One day long ago at Wyoming's Diamond Lake, we were sitting on the tailgate of my pickup eating lunch, when we observed another fisherman slowly walking the shoreline back to his own vehicle. As he approached, he stopped dead in his tracks and heel-spun 90 degrees in our direction – pointing to the depth finder residing on my float tube which was sitting a few feet away. Four letter words slipped from his pursed lips as he both questioned and exclaimed: "what the hell is that gadget on your tube?!" "A depth finder", I replied. At that, he proceeded to scold me and insist that this lake was too small and shallow for the need of such a contraption. I didn't bother telling him that I had successfully located a fish rich channel that went from a twenty-foot-deep bowl to a small earthen dam – or that he had walked right past this fish factory without stopping.

That was then, this is now, and I still see few, if any, of those @$#% contraptions attached to other personal water craft while fishing my favorite lakes. This is unfortunate. With just a minimal amount of effort and adaptation, there is no valid reason today for not utilizing this technology to enhance your angling experience. Hopefully I've presented a key to the door of expanded stillwater fishing success by removing a few of the hurdles associated with fish finders and personal flotation craft. Good luck and good fishing!

The Setup - End to End

  • Figure 1:

    Rechargeable Twelve-volt battery with the altered Lowrance power cable. These compact batteries and chargers are available at most box store sporting goods retailers, such as: Cabela's, Sportsman's Warehouse, and etc. The original power cable was shortened to a manageable length, and then spliced to eighteen-gauge solid-core wire, positive/negative leads. The factory supplied Three-Amp fuse was spliced in-line per manufacturer instructions. Appropriate battery terminal clips have recently been replaced to accommodate the new rechargeable battery.

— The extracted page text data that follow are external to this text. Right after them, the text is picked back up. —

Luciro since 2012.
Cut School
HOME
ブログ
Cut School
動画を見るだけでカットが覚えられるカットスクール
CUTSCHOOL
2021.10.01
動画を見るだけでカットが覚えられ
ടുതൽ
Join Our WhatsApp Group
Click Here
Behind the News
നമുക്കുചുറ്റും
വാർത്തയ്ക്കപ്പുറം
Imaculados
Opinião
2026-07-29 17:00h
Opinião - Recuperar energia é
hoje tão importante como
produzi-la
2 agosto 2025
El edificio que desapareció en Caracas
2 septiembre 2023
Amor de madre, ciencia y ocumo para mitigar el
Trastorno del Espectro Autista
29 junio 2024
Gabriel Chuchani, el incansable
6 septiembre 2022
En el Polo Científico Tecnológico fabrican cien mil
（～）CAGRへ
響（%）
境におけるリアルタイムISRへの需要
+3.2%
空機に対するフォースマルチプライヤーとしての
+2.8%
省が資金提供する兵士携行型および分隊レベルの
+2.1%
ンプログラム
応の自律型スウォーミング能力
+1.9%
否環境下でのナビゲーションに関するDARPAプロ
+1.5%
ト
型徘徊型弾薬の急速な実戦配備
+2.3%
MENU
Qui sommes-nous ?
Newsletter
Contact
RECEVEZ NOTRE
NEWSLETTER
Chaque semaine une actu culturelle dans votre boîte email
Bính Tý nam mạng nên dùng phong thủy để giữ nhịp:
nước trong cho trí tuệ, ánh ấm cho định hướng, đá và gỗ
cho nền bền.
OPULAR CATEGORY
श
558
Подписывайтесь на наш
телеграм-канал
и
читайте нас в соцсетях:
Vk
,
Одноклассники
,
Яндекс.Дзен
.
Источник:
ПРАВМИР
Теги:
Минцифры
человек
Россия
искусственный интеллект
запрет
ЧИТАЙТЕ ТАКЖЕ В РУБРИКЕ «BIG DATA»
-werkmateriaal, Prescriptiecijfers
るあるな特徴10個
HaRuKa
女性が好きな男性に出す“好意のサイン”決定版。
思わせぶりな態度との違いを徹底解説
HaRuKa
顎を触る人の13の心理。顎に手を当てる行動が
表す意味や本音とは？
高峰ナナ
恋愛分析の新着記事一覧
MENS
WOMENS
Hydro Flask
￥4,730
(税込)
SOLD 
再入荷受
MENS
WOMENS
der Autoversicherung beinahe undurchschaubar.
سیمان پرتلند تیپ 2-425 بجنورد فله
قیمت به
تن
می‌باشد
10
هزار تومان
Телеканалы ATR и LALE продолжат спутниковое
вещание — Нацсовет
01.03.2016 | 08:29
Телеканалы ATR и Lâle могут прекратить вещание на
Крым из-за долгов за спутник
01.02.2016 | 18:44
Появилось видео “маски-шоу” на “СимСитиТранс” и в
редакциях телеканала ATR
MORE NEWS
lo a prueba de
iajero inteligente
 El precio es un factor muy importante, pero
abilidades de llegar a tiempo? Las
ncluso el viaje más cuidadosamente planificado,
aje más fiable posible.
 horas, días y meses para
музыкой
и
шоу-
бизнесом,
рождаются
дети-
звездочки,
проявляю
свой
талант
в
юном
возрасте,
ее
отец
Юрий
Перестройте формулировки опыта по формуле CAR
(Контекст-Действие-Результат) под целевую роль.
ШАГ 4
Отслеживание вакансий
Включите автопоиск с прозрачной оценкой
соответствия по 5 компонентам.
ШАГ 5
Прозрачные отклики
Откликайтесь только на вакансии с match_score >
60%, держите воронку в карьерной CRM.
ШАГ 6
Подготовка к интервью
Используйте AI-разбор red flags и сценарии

All connections are covered with electrical tape to discourage moisture penetration.

  • Figure 2:

    Cable splice – wire-nuts filled with silicone sealer to prevent moisture contamination. DO NOT overlook this important step!

  • Figure 3:

    Homemade sonar unit mount and my decades-old Lowrance fish/depth finder. This arrangement is specifically designed to accommodate a comfortable and convenient ride in one of the side pockets of my Outcast, Super Fat Cat float tube. Two stove bolts protrude upward through the base, which correspond to holes in the unit mount. These have been expoxied in place on the underside. Wing nuts then secure the sonar unit to the board.

  • Figure 4:

    Transducer attached via two short stove bolts and wing nuts. The heads of the stove bolts were ground down flat to prevent any chaffing of the tube fabric. The bolts are then inserted through two-inch nylon web strap. Brass grommets were secured in the web strap to provide a solid back support for the bolts, and Nylon "quick release" buckles allow fast and secure attachment to the tube. As an aside: make sure that your transponder is located in a position that prevents it from coming out of the water during use. If this happens, the unit will "zero out" and you'll have to re-set your program settings. It also needs to be secured in a location that will prevent surface clutter on the sonar as a result of paddling action.

  • Figure 5:

    The entire setup, from front to back, showing how compact and convenient the components conform to the float tube.

  • Figure 6:

    Ready for launch and some serious fish catching! Note the turbocharged, oversized Scuba Pro swim fins.